Abstract
Purpose of review
How to implement a program for MRI in patients with conditional and non-conditional ("legacy") CIED. How to optimize safety and image quality in CMR? What the radiologists need to know: device programming, pre- and post-MRI CIED parameters.
Recent findings
New Center for Medicare and Medicaid Services (CMS) guidelines have opened MRI to many patients with nonconditional devices. Newer pulse sequences for cardiac MRI (CMR) in device patients, including modified cine, late gadolinium enhancement and T1 mapping sequences, have resulted in improved image quality in device patients.

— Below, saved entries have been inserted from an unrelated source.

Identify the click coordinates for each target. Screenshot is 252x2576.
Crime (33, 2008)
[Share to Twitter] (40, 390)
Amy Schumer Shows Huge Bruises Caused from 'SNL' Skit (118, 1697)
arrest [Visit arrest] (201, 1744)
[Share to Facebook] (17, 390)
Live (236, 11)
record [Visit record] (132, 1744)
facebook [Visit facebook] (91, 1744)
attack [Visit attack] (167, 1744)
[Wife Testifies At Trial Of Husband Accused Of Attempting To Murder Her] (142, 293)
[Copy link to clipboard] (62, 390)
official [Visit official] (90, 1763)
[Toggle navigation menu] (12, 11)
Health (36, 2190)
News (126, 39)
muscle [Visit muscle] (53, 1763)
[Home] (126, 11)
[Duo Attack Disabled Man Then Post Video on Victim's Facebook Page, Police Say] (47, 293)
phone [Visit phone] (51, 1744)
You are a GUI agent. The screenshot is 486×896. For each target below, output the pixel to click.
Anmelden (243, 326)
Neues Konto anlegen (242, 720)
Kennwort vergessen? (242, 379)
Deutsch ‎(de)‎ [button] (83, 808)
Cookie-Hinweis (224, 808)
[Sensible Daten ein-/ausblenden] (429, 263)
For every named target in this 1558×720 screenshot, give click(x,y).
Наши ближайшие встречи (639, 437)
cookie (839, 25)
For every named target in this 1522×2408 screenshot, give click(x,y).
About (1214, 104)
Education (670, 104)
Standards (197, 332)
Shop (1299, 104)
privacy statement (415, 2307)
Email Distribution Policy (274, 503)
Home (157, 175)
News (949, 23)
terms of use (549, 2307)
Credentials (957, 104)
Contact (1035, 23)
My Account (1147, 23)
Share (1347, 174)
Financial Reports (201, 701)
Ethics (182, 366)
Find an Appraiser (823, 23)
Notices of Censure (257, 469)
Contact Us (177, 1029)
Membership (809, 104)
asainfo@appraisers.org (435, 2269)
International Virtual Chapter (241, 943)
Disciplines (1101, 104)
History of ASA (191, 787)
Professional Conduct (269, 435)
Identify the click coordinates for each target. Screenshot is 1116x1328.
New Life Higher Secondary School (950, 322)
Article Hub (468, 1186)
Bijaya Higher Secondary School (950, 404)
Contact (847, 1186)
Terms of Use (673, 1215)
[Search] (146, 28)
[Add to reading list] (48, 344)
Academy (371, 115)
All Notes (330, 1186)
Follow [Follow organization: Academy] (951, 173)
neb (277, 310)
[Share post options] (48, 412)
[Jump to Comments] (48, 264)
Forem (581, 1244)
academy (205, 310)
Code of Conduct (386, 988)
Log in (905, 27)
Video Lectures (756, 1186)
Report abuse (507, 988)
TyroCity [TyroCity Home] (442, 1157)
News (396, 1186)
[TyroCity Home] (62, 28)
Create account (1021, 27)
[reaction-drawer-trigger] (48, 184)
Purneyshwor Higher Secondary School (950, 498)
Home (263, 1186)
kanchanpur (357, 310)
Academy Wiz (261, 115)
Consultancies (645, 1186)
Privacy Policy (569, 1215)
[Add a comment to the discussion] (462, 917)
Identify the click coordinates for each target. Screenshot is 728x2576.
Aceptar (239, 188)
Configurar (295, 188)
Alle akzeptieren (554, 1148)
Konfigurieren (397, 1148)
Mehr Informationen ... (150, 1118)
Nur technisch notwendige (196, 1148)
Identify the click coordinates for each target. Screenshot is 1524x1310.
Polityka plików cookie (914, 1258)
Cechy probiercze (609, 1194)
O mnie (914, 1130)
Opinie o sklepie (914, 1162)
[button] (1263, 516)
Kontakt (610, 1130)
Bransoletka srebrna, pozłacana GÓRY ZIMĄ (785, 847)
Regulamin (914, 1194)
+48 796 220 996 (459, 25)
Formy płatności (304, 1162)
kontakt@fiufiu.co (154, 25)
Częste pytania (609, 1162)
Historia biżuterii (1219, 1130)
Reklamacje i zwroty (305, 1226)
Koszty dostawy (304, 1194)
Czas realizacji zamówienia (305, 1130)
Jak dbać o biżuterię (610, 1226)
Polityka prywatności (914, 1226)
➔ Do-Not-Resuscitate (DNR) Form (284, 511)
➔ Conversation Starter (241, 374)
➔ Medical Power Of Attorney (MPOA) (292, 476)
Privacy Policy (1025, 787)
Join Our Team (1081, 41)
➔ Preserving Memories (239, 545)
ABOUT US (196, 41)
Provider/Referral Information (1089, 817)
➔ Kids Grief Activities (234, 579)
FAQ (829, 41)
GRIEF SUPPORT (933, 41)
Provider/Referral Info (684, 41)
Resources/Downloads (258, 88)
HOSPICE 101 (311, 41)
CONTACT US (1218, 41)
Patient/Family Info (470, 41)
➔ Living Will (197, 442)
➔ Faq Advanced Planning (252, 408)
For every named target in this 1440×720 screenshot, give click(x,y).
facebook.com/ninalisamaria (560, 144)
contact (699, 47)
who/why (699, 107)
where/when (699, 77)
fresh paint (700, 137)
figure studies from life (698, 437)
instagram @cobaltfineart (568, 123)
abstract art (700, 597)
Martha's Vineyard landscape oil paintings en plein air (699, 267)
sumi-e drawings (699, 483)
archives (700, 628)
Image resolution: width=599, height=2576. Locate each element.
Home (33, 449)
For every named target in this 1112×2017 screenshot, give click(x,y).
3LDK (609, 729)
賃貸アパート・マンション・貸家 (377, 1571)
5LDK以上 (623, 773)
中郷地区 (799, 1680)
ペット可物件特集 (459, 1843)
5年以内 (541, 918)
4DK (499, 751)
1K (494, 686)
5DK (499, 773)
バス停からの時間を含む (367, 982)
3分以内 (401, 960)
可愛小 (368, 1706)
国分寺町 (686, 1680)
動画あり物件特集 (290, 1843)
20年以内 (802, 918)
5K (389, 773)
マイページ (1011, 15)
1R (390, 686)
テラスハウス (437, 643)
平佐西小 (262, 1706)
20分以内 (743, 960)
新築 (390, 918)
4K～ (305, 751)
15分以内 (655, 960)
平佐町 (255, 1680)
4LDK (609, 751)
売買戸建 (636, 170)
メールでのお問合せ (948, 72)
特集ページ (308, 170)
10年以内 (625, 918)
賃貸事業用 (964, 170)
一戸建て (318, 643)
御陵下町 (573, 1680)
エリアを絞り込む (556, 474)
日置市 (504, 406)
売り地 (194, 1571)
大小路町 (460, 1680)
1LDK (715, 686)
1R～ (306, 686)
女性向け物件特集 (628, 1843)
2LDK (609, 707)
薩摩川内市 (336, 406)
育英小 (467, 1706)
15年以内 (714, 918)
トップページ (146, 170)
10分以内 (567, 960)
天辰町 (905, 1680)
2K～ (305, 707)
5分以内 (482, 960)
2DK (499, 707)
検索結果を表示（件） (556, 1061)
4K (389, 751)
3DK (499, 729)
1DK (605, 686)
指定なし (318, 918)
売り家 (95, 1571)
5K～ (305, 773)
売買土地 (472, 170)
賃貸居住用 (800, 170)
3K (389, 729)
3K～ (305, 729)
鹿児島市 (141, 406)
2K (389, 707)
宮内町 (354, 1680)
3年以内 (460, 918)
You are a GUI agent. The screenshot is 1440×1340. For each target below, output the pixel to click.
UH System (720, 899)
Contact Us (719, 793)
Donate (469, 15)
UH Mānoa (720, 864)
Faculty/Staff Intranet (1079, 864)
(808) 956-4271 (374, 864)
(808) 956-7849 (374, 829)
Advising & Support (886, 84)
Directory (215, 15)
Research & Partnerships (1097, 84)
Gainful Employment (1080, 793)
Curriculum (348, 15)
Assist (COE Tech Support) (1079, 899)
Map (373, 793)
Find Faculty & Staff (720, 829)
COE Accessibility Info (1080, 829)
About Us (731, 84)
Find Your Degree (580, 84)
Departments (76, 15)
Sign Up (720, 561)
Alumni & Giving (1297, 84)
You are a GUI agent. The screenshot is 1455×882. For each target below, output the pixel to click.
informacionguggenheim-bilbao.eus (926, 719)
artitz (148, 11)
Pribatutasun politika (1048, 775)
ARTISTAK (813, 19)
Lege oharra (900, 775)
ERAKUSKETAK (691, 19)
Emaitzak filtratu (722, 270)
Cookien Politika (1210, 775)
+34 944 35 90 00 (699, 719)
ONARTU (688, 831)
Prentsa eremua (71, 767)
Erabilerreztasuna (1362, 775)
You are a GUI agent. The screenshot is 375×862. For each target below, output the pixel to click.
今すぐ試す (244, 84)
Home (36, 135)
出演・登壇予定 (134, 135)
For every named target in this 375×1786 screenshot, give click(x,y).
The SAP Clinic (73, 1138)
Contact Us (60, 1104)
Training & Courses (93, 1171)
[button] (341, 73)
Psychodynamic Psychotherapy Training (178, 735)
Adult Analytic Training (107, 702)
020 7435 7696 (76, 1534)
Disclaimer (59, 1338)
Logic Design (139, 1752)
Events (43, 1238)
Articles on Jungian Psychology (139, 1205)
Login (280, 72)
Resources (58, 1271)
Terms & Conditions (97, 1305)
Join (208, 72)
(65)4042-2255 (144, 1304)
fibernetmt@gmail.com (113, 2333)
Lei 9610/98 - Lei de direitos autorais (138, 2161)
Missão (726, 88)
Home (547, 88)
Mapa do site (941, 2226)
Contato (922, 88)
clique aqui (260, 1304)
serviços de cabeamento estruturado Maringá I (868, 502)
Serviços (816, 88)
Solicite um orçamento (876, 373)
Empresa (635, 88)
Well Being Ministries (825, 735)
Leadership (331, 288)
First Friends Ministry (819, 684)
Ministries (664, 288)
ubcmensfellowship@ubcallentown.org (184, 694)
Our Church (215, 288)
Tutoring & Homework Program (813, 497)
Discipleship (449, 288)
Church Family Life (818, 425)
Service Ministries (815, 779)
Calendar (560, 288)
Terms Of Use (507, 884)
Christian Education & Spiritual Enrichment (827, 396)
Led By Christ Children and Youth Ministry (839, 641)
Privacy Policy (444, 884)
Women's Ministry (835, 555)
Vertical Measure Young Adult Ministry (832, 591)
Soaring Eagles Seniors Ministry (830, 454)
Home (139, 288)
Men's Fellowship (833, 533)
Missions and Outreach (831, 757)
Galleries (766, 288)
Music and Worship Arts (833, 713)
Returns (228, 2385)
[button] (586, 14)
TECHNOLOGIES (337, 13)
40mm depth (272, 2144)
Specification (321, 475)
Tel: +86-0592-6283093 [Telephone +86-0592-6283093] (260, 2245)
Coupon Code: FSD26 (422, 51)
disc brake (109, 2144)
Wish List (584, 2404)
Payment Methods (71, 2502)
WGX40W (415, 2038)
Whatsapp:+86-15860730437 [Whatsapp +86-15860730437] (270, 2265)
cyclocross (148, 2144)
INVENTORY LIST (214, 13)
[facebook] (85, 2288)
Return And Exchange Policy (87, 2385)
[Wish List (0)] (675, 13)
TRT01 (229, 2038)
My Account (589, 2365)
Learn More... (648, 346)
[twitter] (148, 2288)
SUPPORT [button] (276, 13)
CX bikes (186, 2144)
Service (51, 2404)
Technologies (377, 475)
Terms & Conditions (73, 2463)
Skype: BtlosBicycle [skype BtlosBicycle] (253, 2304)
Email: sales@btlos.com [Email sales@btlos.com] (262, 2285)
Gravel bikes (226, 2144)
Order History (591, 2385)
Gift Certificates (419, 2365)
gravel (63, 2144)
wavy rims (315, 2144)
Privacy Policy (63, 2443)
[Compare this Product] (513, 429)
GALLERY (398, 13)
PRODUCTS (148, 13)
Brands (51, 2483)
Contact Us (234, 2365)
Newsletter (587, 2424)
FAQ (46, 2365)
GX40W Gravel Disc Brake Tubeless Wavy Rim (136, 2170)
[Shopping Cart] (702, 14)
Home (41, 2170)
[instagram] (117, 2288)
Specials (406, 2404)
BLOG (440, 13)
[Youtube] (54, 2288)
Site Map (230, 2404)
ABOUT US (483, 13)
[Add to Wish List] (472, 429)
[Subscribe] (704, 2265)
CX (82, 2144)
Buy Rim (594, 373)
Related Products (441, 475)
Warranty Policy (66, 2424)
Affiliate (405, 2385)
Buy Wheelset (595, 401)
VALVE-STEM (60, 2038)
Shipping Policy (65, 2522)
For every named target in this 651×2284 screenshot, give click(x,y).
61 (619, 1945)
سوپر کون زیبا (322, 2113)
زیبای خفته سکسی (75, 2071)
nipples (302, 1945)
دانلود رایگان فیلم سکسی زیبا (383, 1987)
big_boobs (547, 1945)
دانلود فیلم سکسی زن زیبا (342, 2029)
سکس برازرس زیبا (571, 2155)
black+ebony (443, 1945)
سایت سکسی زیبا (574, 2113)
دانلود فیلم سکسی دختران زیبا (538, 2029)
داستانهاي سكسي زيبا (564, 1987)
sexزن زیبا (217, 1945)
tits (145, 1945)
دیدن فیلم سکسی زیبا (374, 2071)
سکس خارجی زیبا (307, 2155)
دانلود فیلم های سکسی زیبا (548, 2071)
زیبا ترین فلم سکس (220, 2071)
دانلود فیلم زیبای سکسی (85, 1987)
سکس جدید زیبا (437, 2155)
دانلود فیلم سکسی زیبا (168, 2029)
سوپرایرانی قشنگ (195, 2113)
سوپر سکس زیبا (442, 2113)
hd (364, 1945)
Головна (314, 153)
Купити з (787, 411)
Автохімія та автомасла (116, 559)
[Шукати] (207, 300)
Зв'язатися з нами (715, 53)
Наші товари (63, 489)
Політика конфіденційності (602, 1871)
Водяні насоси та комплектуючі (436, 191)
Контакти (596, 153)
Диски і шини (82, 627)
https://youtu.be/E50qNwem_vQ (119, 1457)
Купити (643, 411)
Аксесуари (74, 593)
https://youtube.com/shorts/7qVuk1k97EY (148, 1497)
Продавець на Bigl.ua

We present several cases of CMR in device patients, including imaging of leadless pacemakers subcutaneous ICDs. Imaging pitfalls/artifacts in CMR interpretation are also presented.
Summary
An organized institutional workflow with an established protocol involving proper patient screening, device programming, scan monitoring, and pre- and post-ICD interrogation minimizes risk in patients with conditional and non-conditional CIEDs. Although rare, significant changes in lead performance, power-on/reset, inappropriate pacing or ICD discharges and battery voltage depletion should be documented. High-quality scans with accurate scar characterization in CIED patients require the use of wideband sequences. CMS has recently acknowledged MRI as a reasonable test necessary for the diagnosis and treatment of beneficiaries with implanted CIEDs, improving the financial prospects and encouraging future developments.